**What is required**
Your output should be the lines from the one that contains "Mask anything matching 'left" to the end of the listing, transcribed exactly. Include nothing else.

**Material provided**

※

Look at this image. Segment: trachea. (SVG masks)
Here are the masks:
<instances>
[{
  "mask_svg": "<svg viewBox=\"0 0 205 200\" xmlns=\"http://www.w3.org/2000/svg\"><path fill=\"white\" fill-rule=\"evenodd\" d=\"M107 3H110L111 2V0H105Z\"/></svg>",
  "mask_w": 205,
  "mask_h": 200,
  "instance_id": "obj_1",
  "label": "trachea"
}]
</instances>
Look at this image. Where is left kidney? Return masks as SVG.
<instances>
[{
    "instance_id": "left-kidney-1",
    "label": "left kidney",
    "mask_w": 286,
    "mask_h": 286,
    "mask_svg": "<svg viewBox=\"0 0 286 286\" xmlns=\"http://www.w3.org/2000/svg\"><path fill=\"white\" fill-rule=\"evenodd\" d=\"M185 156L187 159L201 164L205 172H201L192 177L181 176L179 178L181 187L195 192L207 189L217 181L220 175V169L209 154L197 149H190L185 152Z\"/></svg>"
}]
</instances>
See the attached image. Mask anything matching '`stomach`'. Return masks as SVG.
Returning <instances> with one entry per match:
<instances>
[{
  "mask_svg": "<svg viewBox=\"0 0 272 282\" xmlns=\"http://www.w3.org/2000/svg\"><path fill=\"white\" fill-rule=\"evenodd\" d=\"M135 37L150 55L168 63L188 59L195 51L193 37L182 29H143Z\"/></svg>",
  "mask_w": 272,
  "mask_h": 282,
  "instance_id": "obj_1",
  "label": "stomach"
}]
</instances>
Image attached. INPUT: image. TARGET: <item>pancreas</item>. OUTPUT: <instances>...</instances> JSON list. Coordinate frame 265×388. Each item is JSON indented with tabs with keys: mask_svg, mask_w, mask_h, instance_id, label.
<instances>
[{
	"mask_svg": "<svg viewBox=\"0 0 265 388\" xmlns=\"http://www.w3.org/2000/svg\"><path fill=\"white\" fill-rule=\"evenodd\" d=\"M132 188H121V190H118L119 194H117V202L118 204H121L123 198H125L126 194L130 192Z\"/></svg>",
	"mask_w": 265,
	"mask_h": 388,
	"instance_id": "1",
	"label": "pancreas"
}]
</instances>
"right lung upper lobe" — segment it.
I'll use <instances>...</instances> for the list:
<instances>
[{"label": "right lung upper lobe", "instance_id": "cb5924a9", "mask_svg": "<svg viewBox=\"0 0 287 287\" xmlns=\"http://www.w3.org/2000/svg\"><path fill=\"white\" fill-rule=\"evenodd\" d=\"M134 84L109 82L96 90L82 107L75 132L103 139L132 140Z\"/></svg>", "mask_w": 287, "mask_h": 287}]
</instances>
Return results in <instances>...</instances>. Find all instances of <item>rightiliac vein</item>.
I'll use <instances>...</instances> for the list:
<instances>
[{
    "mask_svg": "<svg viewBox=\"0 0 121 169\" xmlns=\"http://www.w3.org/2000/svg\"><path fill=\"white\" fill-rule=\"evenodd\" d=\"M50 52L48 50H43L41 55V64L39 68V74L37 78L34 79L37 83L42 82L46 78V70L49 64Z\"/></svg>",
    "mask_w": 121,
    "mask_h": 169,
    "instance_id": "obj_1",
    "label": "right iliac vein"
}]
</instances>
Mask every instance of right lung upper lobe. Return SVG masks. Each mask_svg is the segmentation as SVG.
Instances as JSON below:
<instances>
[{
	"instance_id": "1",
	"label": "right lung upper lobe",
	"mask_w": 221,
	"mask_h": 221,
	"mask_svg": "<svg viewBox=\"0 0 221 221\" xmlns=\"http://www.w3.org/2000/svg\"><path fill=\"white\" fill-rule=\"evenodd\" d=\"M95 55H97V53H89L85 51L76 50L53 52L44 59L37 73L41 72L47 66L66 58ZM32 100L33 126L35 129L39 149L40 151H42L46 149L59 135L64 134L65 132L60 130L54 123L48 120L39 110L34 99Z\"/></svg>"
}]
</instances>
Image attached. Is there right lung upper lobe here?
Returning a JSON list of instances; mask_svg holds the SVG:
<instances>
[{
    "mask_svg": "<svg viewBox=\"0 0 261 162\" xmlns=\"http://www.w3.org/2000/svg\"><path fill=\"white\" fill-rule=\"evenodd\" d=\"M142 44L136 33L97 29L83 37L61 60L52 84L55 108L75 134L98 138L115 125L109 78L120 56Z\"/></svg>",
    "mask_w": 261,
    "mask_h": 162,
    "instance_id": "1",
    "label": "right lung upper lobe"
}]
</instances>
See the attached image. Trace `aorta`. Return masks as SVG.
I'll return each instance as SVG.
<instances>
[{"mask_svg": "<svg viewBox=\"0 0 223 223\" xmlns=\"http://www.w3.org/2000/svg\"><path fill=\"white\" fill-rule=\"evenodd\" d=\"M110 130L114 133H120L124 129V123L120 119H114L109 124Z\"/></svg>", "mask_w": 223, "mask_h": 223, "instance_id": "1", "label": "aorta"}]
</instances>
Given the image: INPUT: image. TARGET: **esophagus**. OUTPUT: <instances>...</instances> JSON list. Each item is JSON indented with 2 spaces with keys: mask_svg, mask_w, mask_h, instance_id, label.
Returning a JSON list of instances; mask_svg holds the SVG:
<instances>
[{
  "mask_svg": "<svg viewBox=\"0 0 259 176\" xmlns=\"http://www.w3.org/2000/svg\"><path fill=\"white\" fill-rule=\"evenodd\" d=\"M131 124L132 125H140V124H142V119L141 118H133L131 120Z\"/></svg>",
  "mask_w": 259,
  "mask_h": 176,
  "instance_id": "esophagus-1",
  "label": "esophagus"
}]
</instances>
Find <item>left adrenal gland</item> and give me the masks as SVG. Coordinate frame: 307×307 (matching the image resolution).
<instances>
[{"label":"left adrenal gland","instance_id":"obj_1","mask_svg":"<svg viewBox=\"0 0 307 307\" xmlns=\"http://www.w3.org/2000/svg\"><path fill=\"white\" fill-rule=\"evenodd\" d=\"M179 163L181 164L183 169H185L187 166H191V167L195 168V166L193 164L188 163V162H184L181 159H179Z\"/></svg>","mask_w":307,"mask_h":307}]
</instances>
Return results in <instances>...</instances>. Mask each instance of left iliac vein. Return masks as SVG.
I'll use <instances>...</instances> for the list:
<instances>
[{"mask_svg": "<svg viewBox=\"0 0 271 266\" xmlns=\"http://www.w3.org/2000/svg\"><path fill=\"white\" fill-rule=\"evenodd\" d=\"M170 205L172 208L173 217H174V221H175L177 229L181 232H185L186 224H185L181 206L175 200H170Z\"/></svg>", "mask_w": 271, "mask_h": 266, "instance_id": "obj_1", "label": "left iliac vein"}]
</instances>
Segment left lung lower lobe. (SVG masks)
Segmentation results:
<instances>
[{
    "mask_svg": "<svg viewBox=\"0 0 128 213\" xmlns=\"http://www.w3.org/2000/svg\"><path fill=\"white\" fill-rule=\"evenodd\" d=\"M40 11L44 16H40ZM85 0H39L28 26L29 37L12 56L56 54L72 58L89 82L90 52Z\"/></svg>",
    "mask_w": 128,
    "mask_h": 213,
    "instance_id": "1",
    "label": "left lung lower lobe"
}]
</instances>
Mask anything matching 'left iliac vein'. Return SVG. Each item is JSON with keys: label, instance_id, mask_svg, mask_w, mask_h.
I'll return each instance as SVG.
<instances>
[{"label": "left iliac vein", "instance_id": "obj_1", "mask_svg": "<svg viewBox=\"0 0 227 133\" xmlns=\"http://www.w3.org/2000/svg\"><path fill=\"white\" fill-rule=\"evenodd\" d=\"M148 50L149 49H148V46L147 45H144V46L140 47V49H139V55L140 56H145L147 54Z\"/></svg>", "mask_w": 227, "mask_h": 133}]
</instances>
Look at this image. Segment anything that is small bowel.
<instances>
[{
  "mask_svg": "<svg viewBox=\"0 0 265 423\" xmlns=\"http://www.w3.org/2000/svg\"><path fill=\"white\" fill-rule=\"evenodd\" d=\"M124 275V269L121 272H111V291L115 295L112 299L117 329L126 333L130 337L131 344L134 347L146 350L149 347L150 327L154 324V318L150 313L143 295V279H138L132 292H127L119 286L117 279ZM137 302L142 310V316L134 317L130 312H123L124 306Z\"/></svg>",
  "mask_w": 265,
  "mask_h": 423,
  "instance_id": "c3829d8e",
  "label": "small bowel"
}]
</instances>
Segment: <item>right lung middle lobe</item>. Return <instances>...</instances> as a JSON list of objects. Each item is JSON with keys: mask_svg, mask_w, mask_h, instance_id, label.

※

**Response to the exercise**
Mask anything matching 'left iliac vein'. Return SVG. Each item is JSON with keys: label, instance_id, mask_svg, mask_w, mask_h.
I'll return each instance as SVG.
<instances>
[{"label": "left iliac vein", "instance_id": "obj_1", "mask_svg": "<svg viewBox=\"0 0 227 133\" xmlns=\"http://www.w3.org/2000/svg\"><path fill=\"white\" fill-rule=\"evenodd\" d=\"M148 50L149 49H148V46L147 45H144V46L140 47V49H139V55L140 56H145L147 54Z\"/></svg>", "mask_w": 227, "mask_h": 133}]
</instances>
Look at this image. Segment anything that is small bowel.
<instances>
[{
  "mask_svg": "<svg viewBox=\"0 0 265 423\" xmlns=\"http://www.w3.org/2000/svg\"><path fill=\"white\" fill-rule=\"evenodd\" d=\"M124 275V269L121 272H111V291L115 295L112 299L117 329L126 333L130 337L131 344L134 347L146 350L149 347L150 327L154 324V318L150 313L143 295V279H138L132 292H127L119 286L117 279ZM137 302L142 310V316L134 317L130 312H123L124 306Z\"/></svg>",
  "mask_w": 265,
  "mask_h": 423,
  "instance_id": "c3829d8e",
  "label": "small bowel"
}]
</instances>
Segment: <item>right lung middle lobe</item>. Return <instances>...</instances> as a JSON list of objects. Each item is JSON with keys: mask_svg, mask_w, mask_h, instance_id, label.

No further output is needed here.